Antes de tudo, o que chama atenção em Boyhood: Da Infância à Juventude (2014) é o modo como ele foi produzido. O diretor Richard Linklater, afeito a trabalhar quase em segredo, a divulgar a existência de certos filmes apenas próximo da estreia, passou (mais uma vez incógnito) 12 anos acompanhando de maneira literal o crescimento dos atores/personagens infantis, o amadurecimento dos adultos, e por aí vai. Mas o longa é só isso, ou seja, limita-se a essa curiosidade? Boyhood: Da Infância à Juventude vem sendo bastante celebrado, assumindo a condição de grande aposta para a temporada de prêmios. Entretanto, em meio à ovação, há quem o entenda ordinário e sustentado somente nesse caráter insólito que o precede na tela. Então, para discutir um pouco mais sobre o filme de Linklater, chamamos ao Confronto da semana os críticos Marcelo Müller e Roberto Cunha, respectivamente defensor e atacante. Confira e não deixe de opinar.
A FAVOR :: “Sensível à realidade, Linklater aborda vicissitudes inerentes à trajetória da maioria” , por Marcelo Müller
Boyhood: Da Infância à Juventude se sobressai primeiro por seu insólito itinerário de produção. Afinal de contas, o procedimento de filmar durante 12 anos, um pouco a cada temporada, acompanhando realmente a passagem do tempo, é não apenas raro, mas quase inviável, sobretudo quando falamos de gente (diretor, atores, técnicos) de Hollywood, para quem geralmente tempo é dinheiro.

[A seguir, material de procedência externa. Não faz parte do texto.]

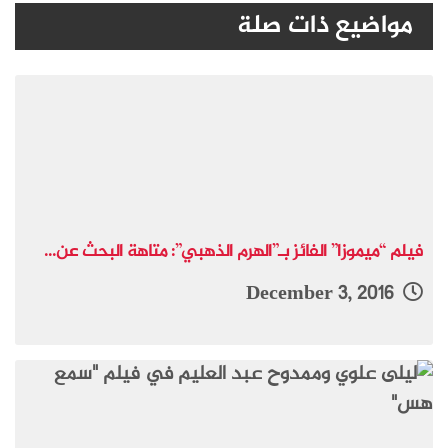
مواضيع ذات صلة
فيلم “ميموزا” الفائز بـ”الهرم الذهبي”: متاهة البحث عن...
December 3, 2016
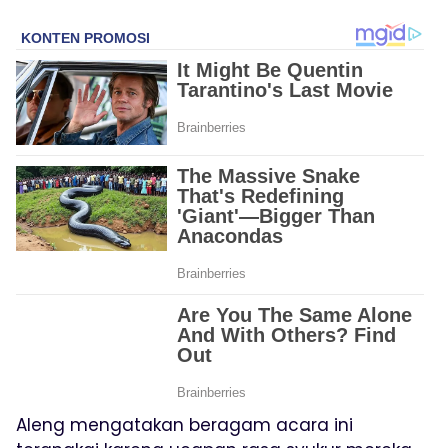
Aleng mengatakan beragam acara ini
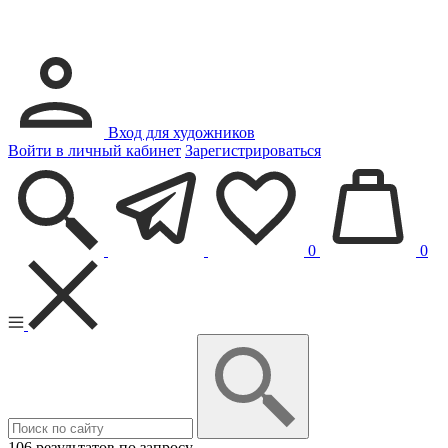
Вход для художников
Войти в личный кабинет
Зарегистрироваться
0
0
106 результатов по запросу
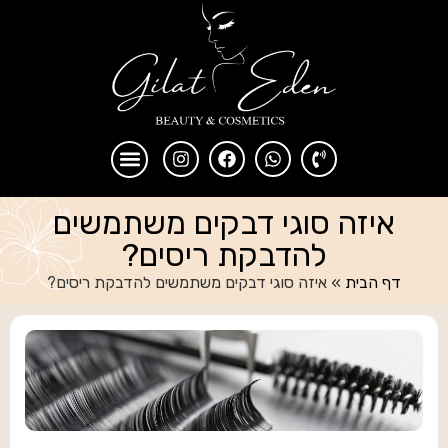
איזה סוגי דבקים משתמשים
להדבקת ריסים?
דף הבית
»
איזה סוגי דבקים משתמשים להדבקת ריסים?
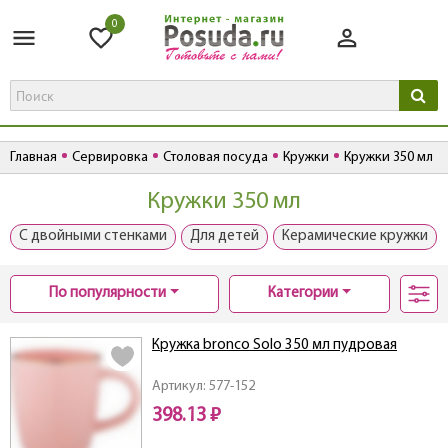
0
Главная
Сервировка
Столовая посуда
Кружки
Кружки 350 мл
Кружки 350 мл
С двойными стенками
Для детей
Керамические кружки
По популярности
Категории
Кружка bronco Solo 350 мл пудровая
Артикул: 577-152
398.13 ₽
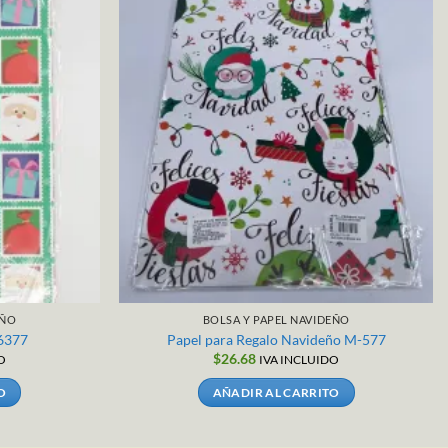
EÑO
BOLSA Y PAPEL NAVIDEÑO
-6377
Papel para Regalo Navideño M-577
$
26.68
O
IVA INCLUIDO
O
AÑADIR AL CARRITO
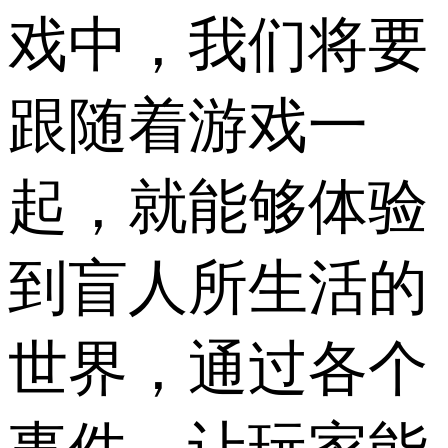
戏中，我们将要
跟随着游戏一
起，就能够体验
到盲人所生活的
世界，通过各个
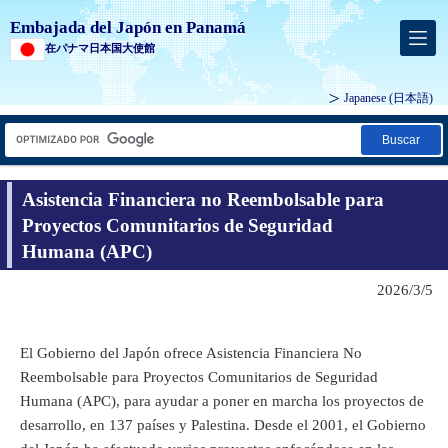
Embajada del Japón en Panamá
在パナマ日本国大使館
Japanese
(日本語)
Buscar
Asistencia Financiera no Reembolsable para
Proyectos Comunitarios de Seguridad
Humana (APC)
2026/3/5
El Gobierno del Japón ofrece Asistencia Financiera No
Reembolsable para Proyectos Comunitarios de Seguridad
Humana (APC), para ayudar a poner en marcha los proyectos de
desarrollo, en 137 países y Palestina. Desde el 2001, el Gobierno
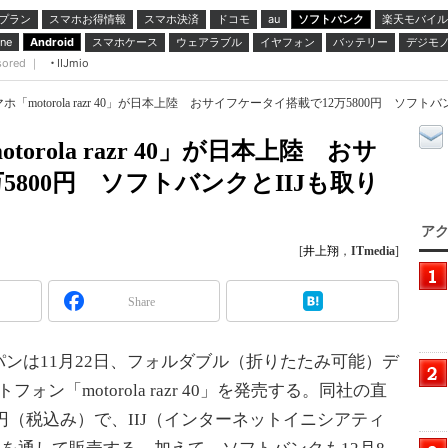
プラン
スマホお得情報
スマホ決済
ドコモ
ソフトバンク
楽天モバイル
au
スマホケース
ウェアラブル
イヤフォン
バッテリー
デジモ
ne
Android
sored ｜
IIJmio
「motorola razr 40」が日本上陸 おサイフケータイ搭載で12万5800円 ソフトバ
rola razr 40」が日本上陸 おサ
5800円 ソフトバンクとIIJも取り
アク
[
井上翔
，
ITmedia
]
Share
は11月22日、フォルダブル（折りたたみ可能）デ
フォン「motorola razr 40」を発売する。同社の直
0円（税込み）で、IIJ（インターネットイニシアティ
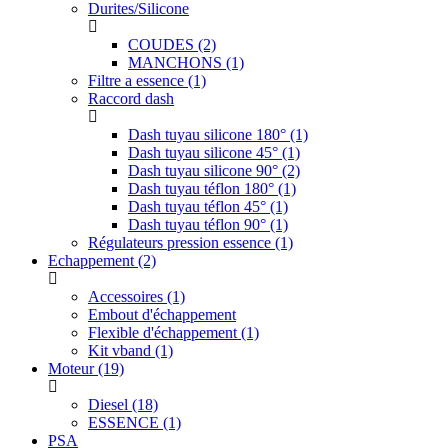
Durites/Silicone
COUDES
(2)
MANCHONS
(1)
Filtre a essence
(1)
Raccord dash
Dash tuyau silicone 180°
(1)
Dash tuyau silicone 45°
(1)
Dash tuyau silicone 90°
(2)
Dash tuyau téflon 180°
(1)
Dash tuyau téflon 45°
(1)
Dash tuyau téflon 90°
(1)
Régulateurs pression essence
(1)
Echappement
(2)
Accessoires
(1)
Embout d'échappement
Flexible d'échappement
(1)
Kit vband
(1)
Moteur
(19)
Diesel
(18)
ESSENCE
(1)
PSA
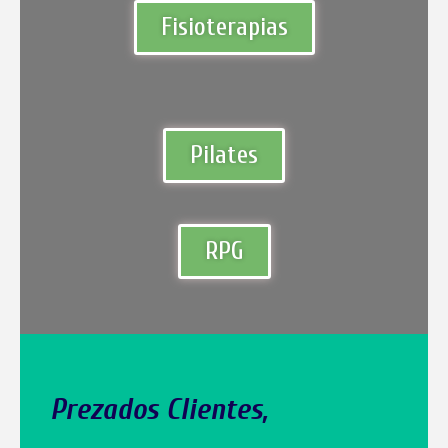
Fisioterapias
Pilates​
RPG​
Prezados Clientes,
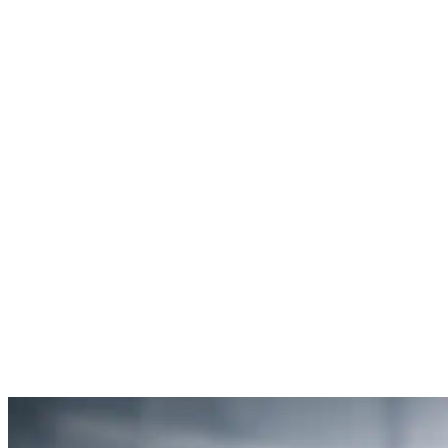
Rachel Hudson
Débouchage de toilettes
5
“Je suis ravie du service offert par SOS Déboucheur. Ils ont résolu
mon problème de gouttière bouchée rapidement et de manière
efficace.”
Anne Moreau
Débouchage de gouttière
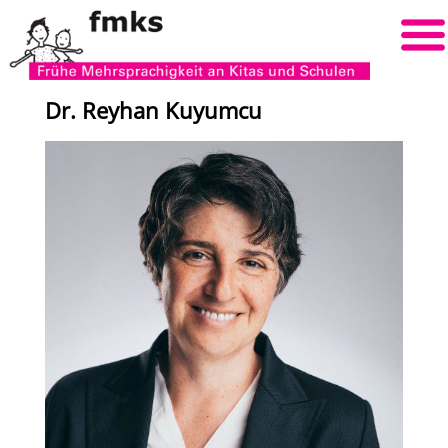
Dr. Reyhan Kuyumcu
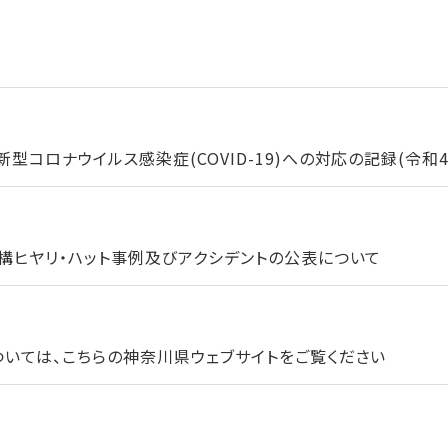
コロナウイルス感染症(COVID-19)への対応の記録(令和4年
構ヒヤリ・ハット事例及びアクシデントの公表について
いては、こちらの神奈川県ウェブサイトをご覧ください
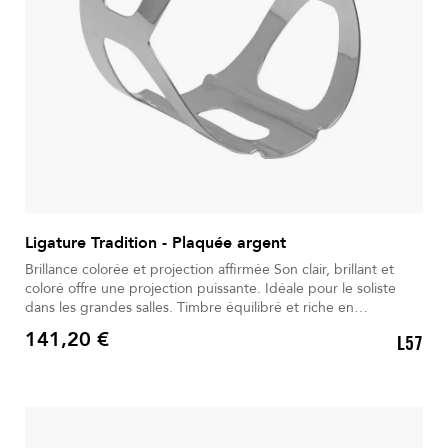
Ligature Tradition - Plaquée argent
Brillance colorée et projection affirmée Son clair, brillant et
coloré offre une projection puissante. Idéale pour le soliste
dans les grandes salles. Timbre équilibré et riche en
harmoniques expressives. Le métal plaqué argent favorise une
141,20 €
L57
vibration optimale. La vis unique permet un serrage simple,
Prix
précis et rapide.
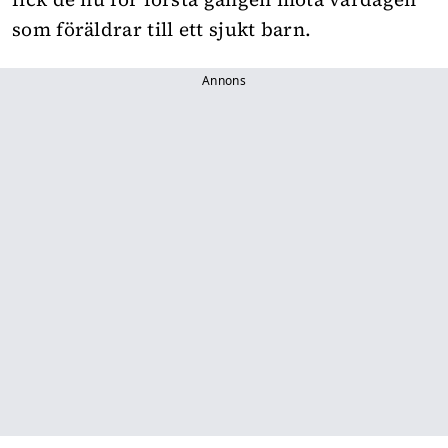
som föräldrar till ett sjukt barn.
Annons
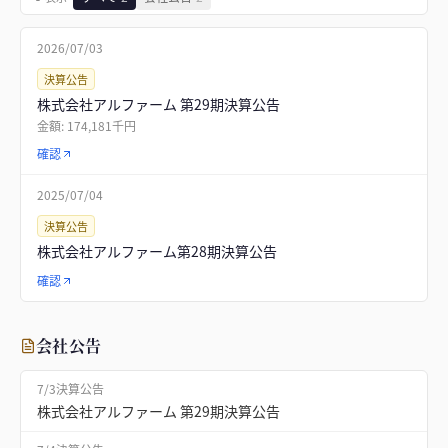
2026/07/03
決算公告
株式会社アルファーム 第29期決算公告
金額:
174,181千円
確認
2025/07/04
決算公告
株式会社アルファーム第28期決算公告
確認
会社公告
7/3
決算公告
株式会社アルファーム 第29期決算公告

Contudo, ainda bem que o filme de Richard Linklater não se sustenta nessa curiosidade. Boyhood: Da Infância à Juventude fala sobre crescimento e amadurecimento, não apenas do protagonista ou de sua irmã, mas também de seus pais e dos que os circundam. Sensível à realidade, Linklater aborda vicissitudes inerentes à trajetória da maioria. Assim, vemos não só os ritos de passagem da infância à adolescência e desta à vida adulta, mas também a complexidade dos relacionamentos, regras (às vezes quebradas) de convivência, aspirações profissionais, traumas, alegrias, vitórias e derrotas pessoais, sem contar algo da situação político-social dos próprios Estados Unidos (sobretudo diferenças entre a Era Bush e a Era Obama). Boyhood: Da Infância à Juventude é um filme raro, do processo produtivo à maneira como aborda fases pelas quais todos, ou quase todos, passamos.
CONTRA :: “Limitado ao vanguardismo do formato, peca na sua capacidade de gerar envolvimento”, por Roberto Cunha
Adorado pela crítica, principalmente por ter sido rodado durante 12 anos com o mesmo elenco, Boyhood: Da Infância à Juventude já faturou muitos prêmios, e ver a transformação dos atores e personagens, de fato, é legal. Mas esse grande barato, para muita gente, parou por aí. Ao mostrar o cotidiano de uma mãe com dois filhos, separada de um marido problemático, o cineasta Richard Linklater faz você acompanhar o amadurecimento deles, mas o argumento batido acaba reforçado pelo roteiro superficial que, ao longo de 2h45min, não raro, fez muita gente ter aquela sensação de “não acaba nunca”. Insensíveis? Não. Apenas pessoas que não se deixaram levar por um longa limitado ao vanguardismo do formato, que peca na sua capacidade de gerar envolvimento, mesmo que a crítica se rasgue em elogios e defenda teses sobre ele. Isso lembra os anos 1990, quando o americano Hal Hartley ganhou Cannes, entre outros, se tornando queridinho da crítica, com direito a ator “de estimação” e tudo (Martin Donovan). Agora, Ethan Hawke é o parceiro constante, mas Linklater possui uma vantagem, pois ele conquistou um público que embarca nas histórias simples, lentas e verborrágicas. É o que mostra a trilogia do “Antes”, na qual também brinca com o tempo, espaçando nove anos entre os títulos com os mesmos atores: Hawke e Julie Delpy. Agora pergunto: onde está Hartley?